Leave out the pictures and copy the remaining records exactly.

*DATA:*
____

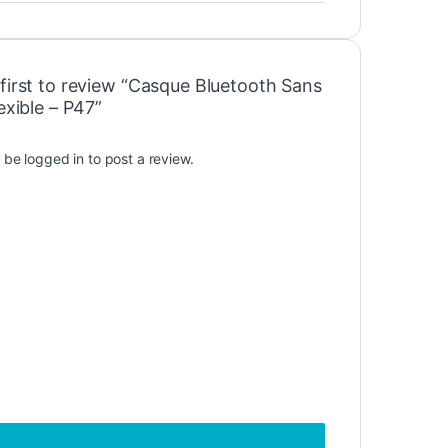
 first to review “Casque Bluetooth Sans
lexible – P47”
t be
logged in
to post a review.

____

*SOLUTION FOR THIS TASK:*
 first to review “Casque Bluetooth Sans
lexible – P47”
t be
logged in
to post a review.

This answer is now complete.